» RECORDS FOR THIS EXERCISE

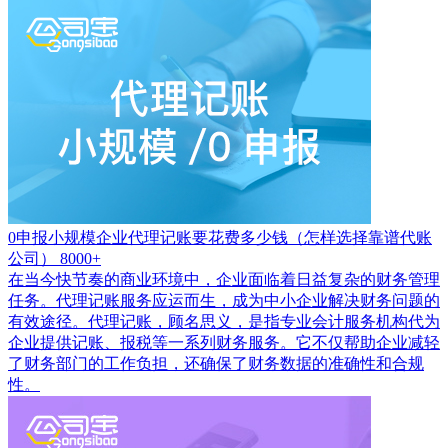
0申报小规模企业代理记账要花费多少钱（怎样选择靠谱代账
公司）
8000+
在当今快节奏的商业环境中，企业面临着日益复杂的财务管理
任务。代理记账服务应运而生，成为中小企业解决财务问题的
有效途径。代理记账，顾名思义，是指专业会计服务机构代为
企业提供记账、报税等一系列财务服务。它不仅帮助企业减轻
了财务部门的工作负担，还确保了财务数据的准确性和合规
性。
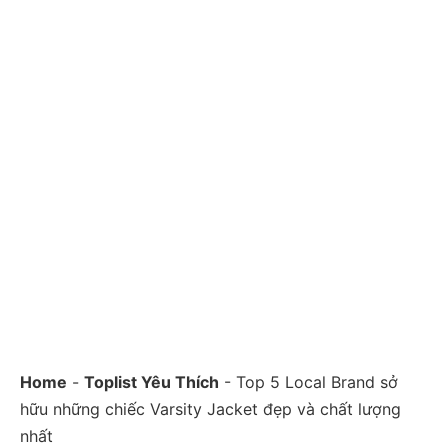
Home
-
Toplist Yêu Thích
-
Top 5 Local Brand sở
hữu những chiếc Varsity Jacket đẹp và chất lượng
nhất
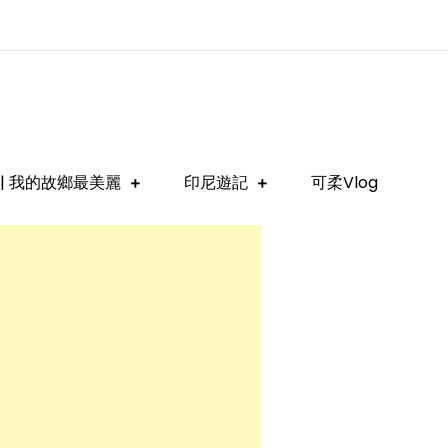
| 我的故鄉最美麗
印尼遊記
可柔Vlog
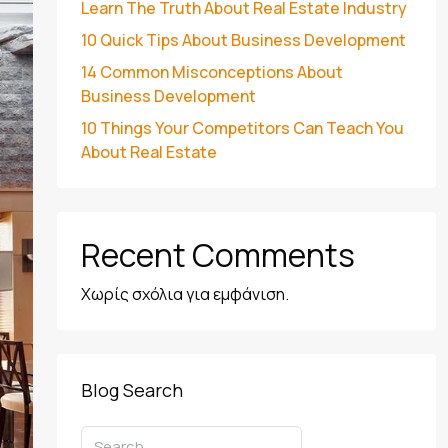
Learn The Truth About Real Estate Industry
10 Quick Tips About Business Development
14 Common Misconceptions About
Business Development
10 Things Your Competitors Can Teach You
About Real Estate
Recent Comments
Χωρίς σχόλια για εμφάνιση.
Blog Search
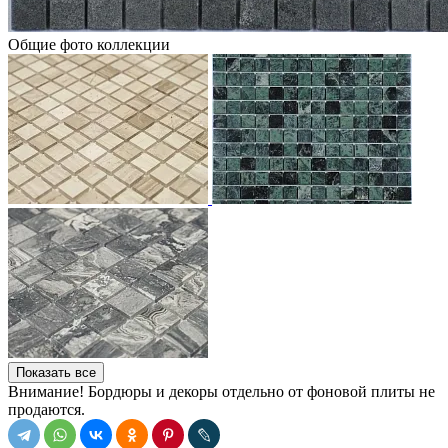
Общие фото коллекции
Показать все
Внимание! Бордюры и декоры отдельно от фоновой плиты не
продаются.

» YOUR ASSIGNMENT
The expected answer is a copy of each line in the records that holds the word "Business".

» WRITTEN ANSWER
10 Quick Tips About Business Development
Business Development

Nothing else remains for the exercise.